Jul 12, 2010 01:42
I get the feeling sometimes that those on my f-list aren't as fond of me as I am of them.
Could be paranoia. Could be true. Either way I want to apologise for not being.... whatever you believed me to be.
I'm adjusting to my meds. mmm, meds. I haven't been out much but I'm starting to recognise the signs of a panic attack. Crowds of people set it off. Not fun at all. But I'm getting better. I actually had a decent shift at work today. My managers have been amazing and very supportive. :D
Another thing that I'm not enjoying is the insomnia.
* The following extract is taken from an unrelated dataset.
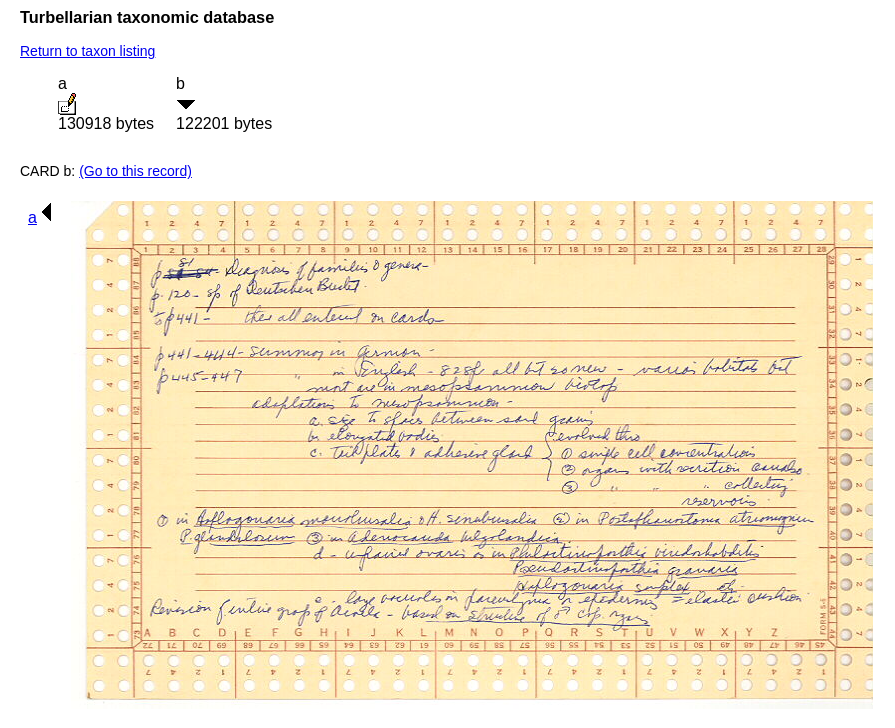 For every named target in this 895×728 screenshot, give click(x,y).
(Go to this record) (135, 171)
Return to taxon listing (87, 51) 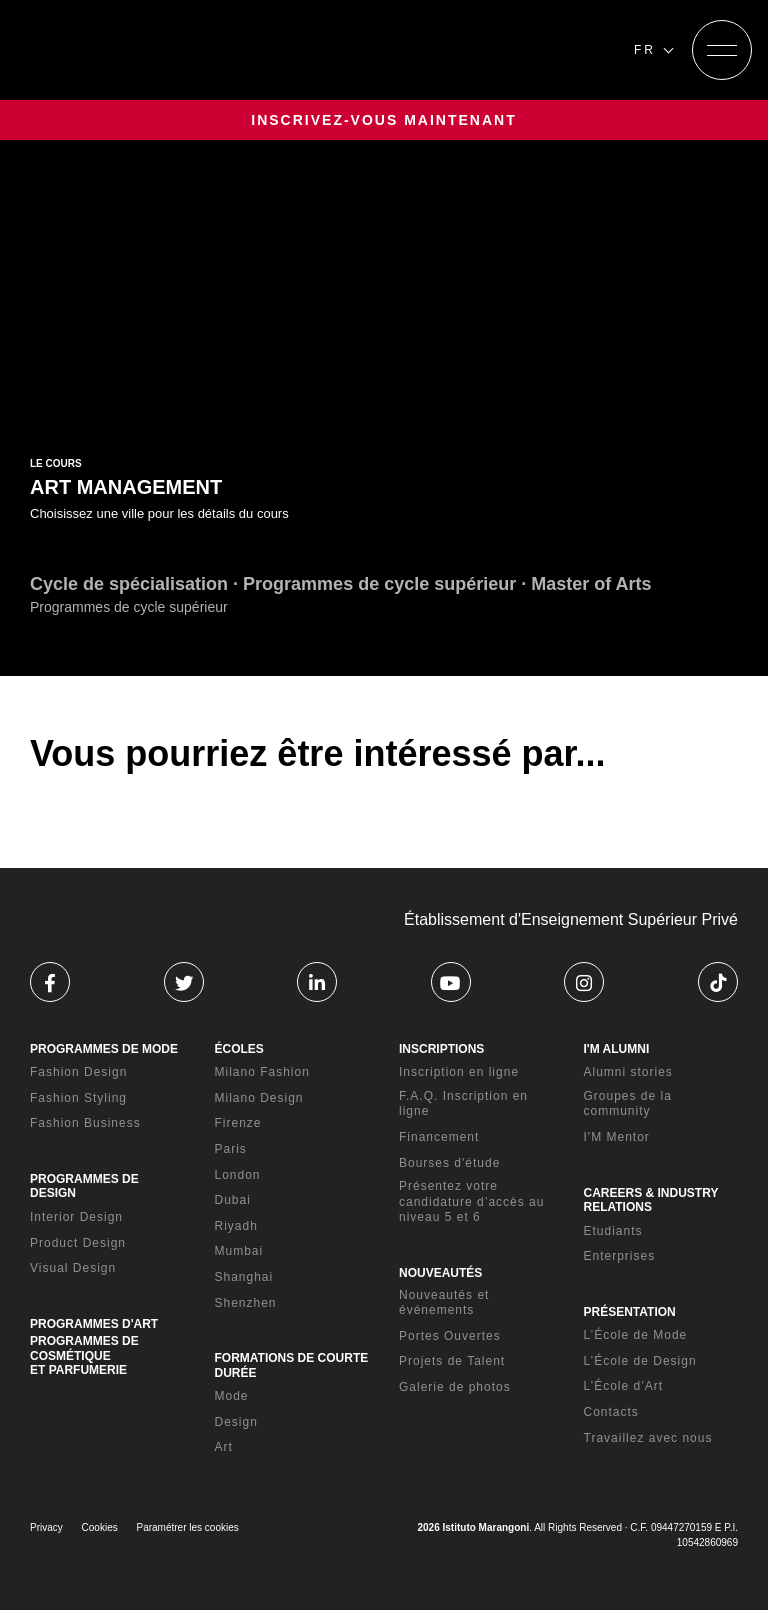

Meh, I get time to game and think and write.
Oh yes, I'm planning of shifting courses from Games Design to Fine Arts.
I've been talking to a great deal of conceptual artists online at Conceptart.org and the like the one of the more common bits of advice I get aside from practise, practise and more practise is Fine Arts. Learn art, understand it, practise it, live it.
So I'm calling someone tomorrow and talking to them about it. Kay, my life drawing teacher who has been amazing for me artistically. :D
I feel it will be of the good for me.
Also... I've noticed a distinct drop in appetite. I'm eating a great deal less than I used to and I think I've already lost some weight. O.o
Oh yes.
For those who actually read my lj and like game music, mosey over to ocremix.com.
I've been doing little but listening to their FFVII and Doom albums over the past few days. Some of their tracks are really REALLY amazing. Like... WOW. Worth checking out.
Maybe I should actually write something worth reading,ne?